XZ Conjecture for SU(N): convex-hull criterion from vanishing torus integrals

Prove that for any admissible function f: [0,1]^{N(N−1)/2} × T^{N(N+1)/2−1} → C, if for all positive integers P the integral ∫_{[0,1]^{N(N−1)/2}} ∫_{T^{N(N+1)/2−1}} (f(x,z))^P · ˜J_{SU(N)}(x) · (dz_1/z_1) … (dz_{N(N+1)/2−1}/z_{N(N+1)/2−1}) dx_1 … dx_{N(N−1)/2} equals 0, then the zero vector does not lie in the convex hull of Sp(f), where Sp(f) denotes the set of multi-indices m ∈ Z^{N(N+1)/2−1} for which the Fourier–Laurent coefficient c_m(x) in the expansion f(x,z)=∑_{m} c_m(x) z^m is nonzero and ˜J_{SU(N)}(x)=2^{N−1}C_N ∏_{j=1}^{N−1} x_j with C_N a constant.

Background

The paper develops a refined Euler angles parameterization and integration formula for SU(N), enabling the reduction of the Mathieu Conjecture to an abelian-style statement over products of intervals and tori without introducing N-th roots. Using this framework, the author formulates an explicit criterion involving integrals of powers of admissible functions against a Jacobian factor ˜J_{SU(N)}.
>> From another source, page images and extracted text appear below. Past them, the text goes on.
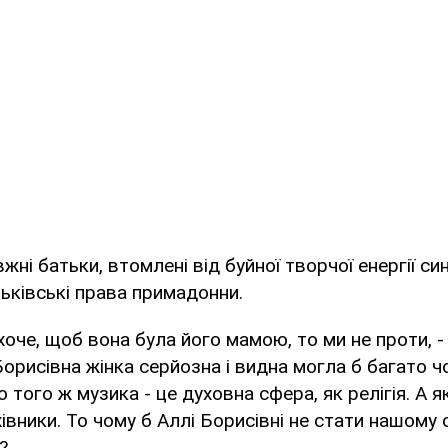
ні батьки, втомлені від буйної творчої енергії си
тьківські права примадонни.
хоче, щоб вона була його мамою, то ми не проти, 
Борисівна жінка серйозна і видна могла б багато 
о того ж музика - це духовна сфера, як релігія. А як
івники. То чому б Аллі Борисівні не стати нашому с
?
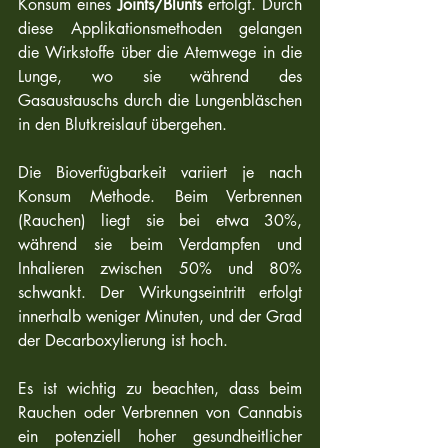
Konsum eines 
Joints/Blunts
 erfolgt. Durch 
diese Applikationsmethoden gelangen 
die Wirkstoffe über die Atemwege in die 
Lunge, wo sie während des 
Gasaustauschs durch die Lungenbläschen 
in den Blutkreislauf übergehen.
Die Bioverfügbarkeit variiert je nach 
Konsum Methode. Beim Verbrennen 
(Rauchen) liegt sie bei etwa 30%, 
während sie beim Verdampfen und 
Inhalieren zwischen 50% und 80% 
schwankt. Der Wirkungseintritt erfolgt 
innerhalb weniger Minuten, und der Grad 
der Decarboxylierung ist hoch.
Es ist wichtig zu beachten, dass beim 
Rauchen oder Verbrennen von Cannabis 
ein potenziell hoher gesundheitlicher 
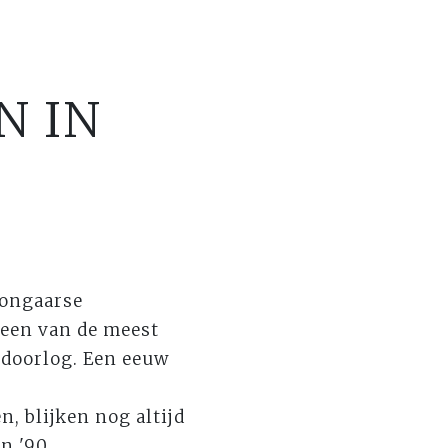
N IN
Hongaarse
 een van de meest
ldoorlog. Een eeuw
, blijken nog altijd
n '90.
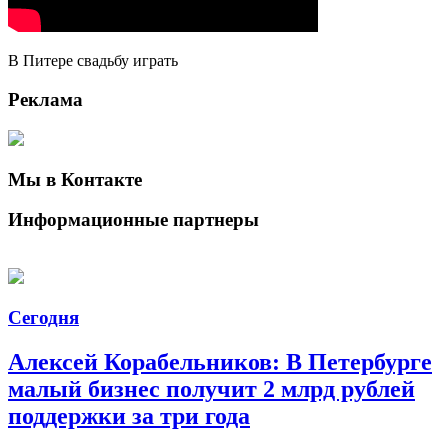
В Питере свадьбу играть
Реклама
Мы в Контакте
Информационные партнеры
Сегодня
Алексей Корабельников: В Петербурге
малый бизнес получит 2 млрд рублей
поддержки за три года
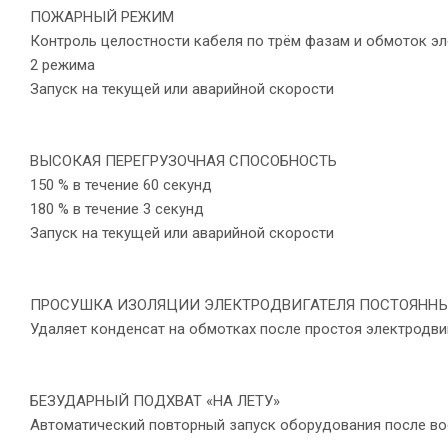
ПОЖАРНЫЙ РЕЖИМ
Контроль целостности кабеля по трём фазам и обмоток эл
2 режима
Запуск на текущей или аварийной скорости
ВЫСОКАЯ ПЕРЕГРУЗОЧНАЯ СПОСОБНОСТЬ
150 % в течение 60 секунд
180 % в течение 3 секунд
Запуск на текущей или аварийной скорости
ПРОСУШКА ИЗОЛЯЦИИ ЭЛЕКТРОДВИГАТЕЛЯ ПОСТОЯНН
Удаляет конденсат на обмотках после простоя электродви
БЕЗУДАРНЫЙ ПОДХВАТ «НА ЛЕТУ»
Автоматический повторный запуск оборудования после во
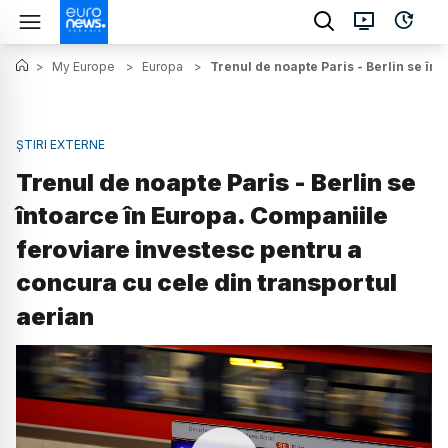
>
My Europe
>
Europa
>
Trenul de noapte Paris - Berlin se în
ȘTIRI EXTERNE
Trenul de noapte Paris - Berlin se
întoarce în Europa. Companiile
feroviare investesc pentru a
concura cu cele din transportul
aerian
This conjecture serves as the central bridge to proving the Mathieu Conjecture for SU(N): the subsequent theorem shows that, assuming this conjecture holds, the Mathieu Conjecture follows. The admissible functions are those that admit finite Fourier–Laurent expansions in the torus variables with polynomial dependence on x and √(1−x^2), and Sp(f) is the set of exponent multi-indices of nonzero terms.